= The Great Eastern (Rodman novel) =

2019 novel by Howard A. Rodman

First edition

The Great Eastern by Howard A. Rodman is an anticolonial adventure novel, set in the 1850s-1870s in New York, London, India, Paris and the North Atlantic. Pitted against each other are two great 19th-century fictional anti-heroes, Jules Verne's Captain Nemo and Herman Melville's Captain Ahab. One lives beneath the waves and hates everything upon them. The other lives upon the waves and hates everything beneath. Caught in between is Isambard Kingdom Brunel, the preeminent civil engineer of Victorian England, kidnapped and pressed into service to build Nemo his submarine, and join him in his battle against the modern world. Melville House Publishing published it on June 4, 2019.

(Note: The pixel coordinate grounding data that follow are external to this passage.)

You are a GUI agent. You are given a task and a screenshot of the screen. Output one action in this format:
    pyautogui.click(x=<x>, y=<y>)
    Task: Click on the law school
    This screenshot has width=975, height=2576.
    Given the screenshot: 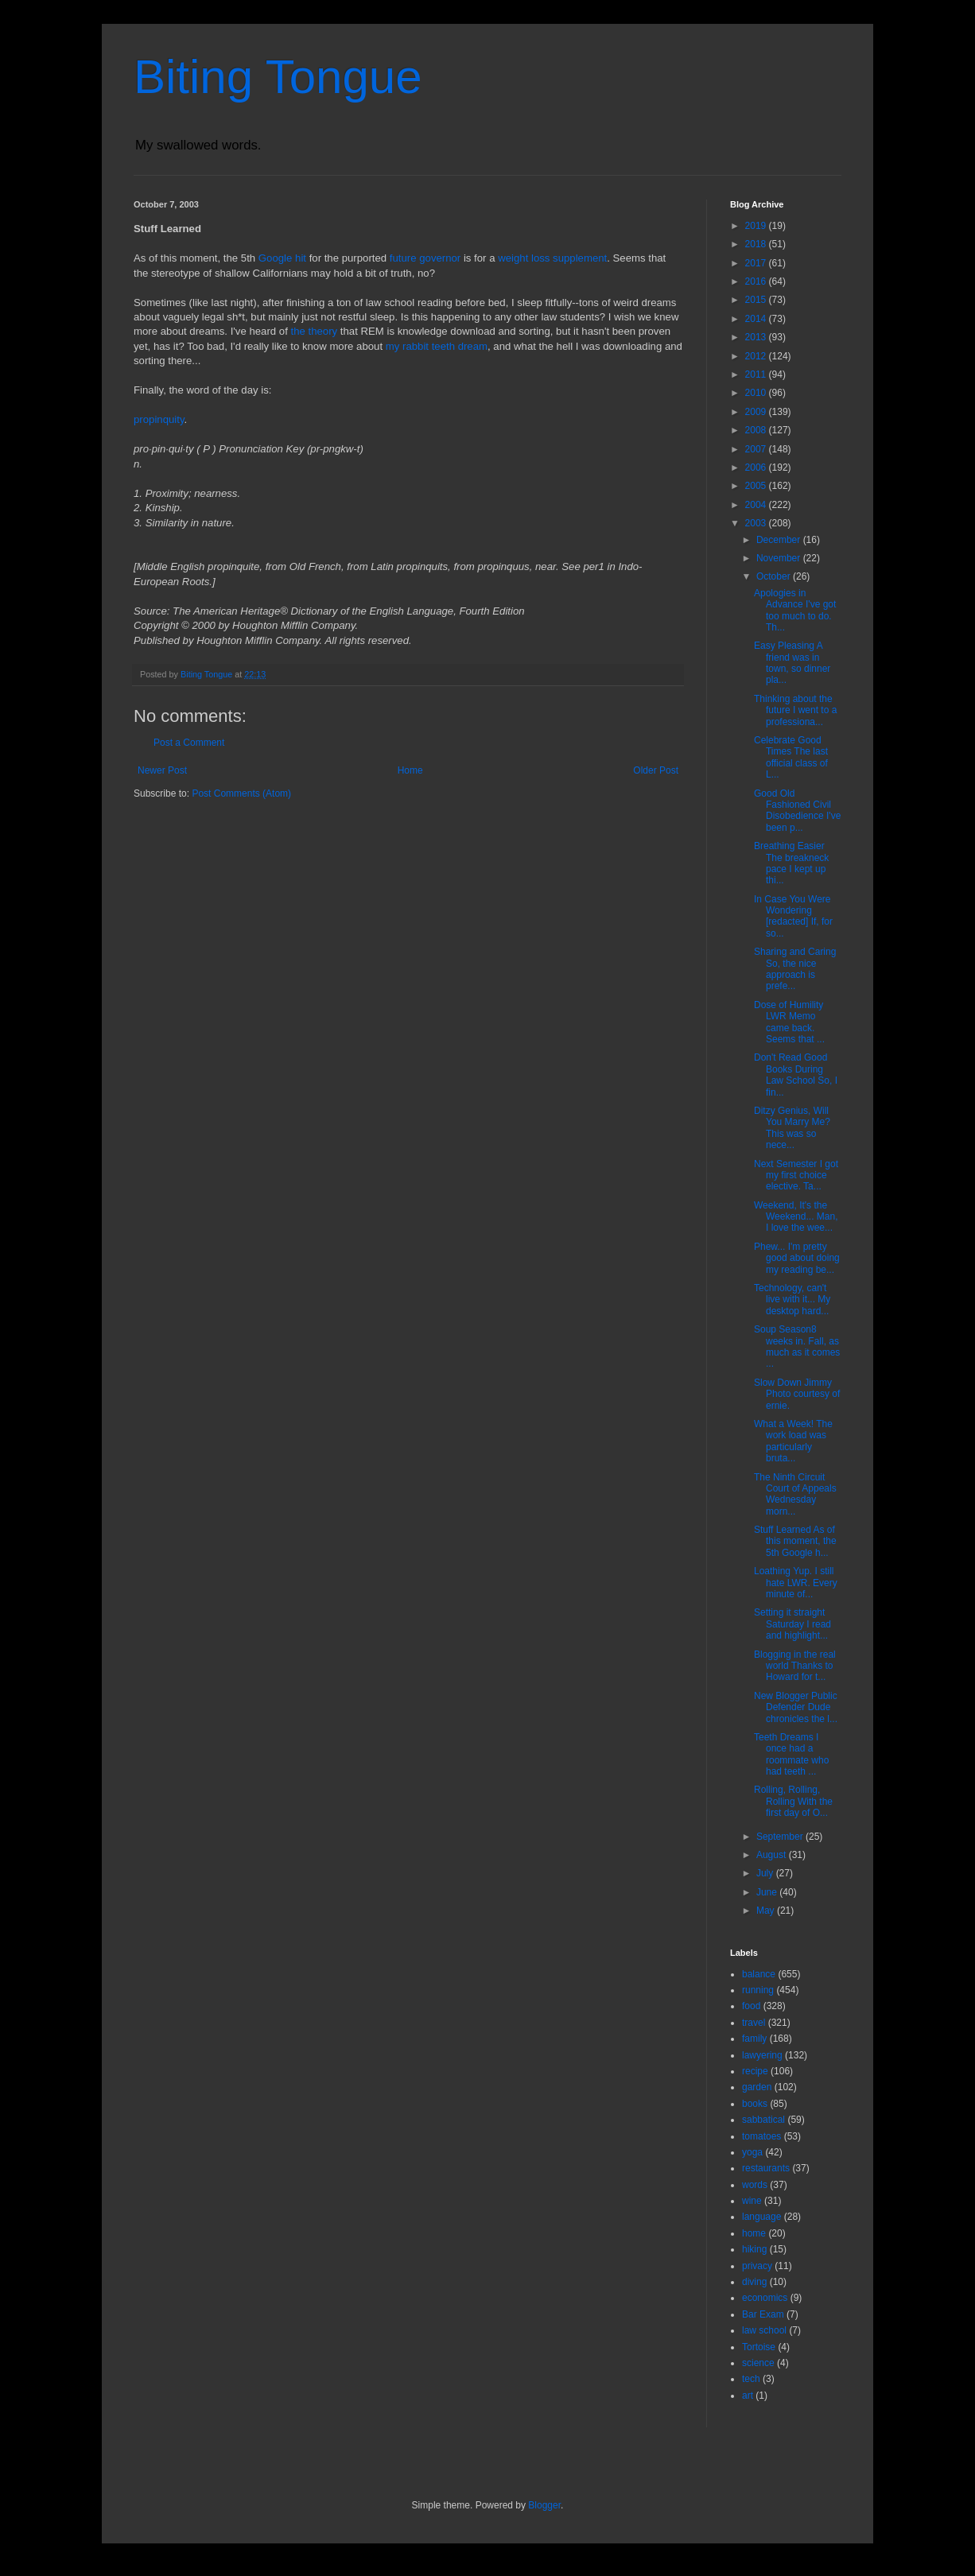 What is the action you would take?
    pyautogui.click(x=764, y=2330)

The Los Angeles Review of Books praised the work, calling it "a pastiche in the best postmodern sense: it’s intense, invigorating, and faithful to the originals while still breaking new ground." Leonard Maltin, film critic and Rodman "colleague ... at the USC School of Cinematic Arts," praised the book, calling it a "glorious and expansive new novel."

In March 2019, the film rights to the book were acquired by the UK film company Great Point Media, and Rodman was commissioned to write the screen adaptation.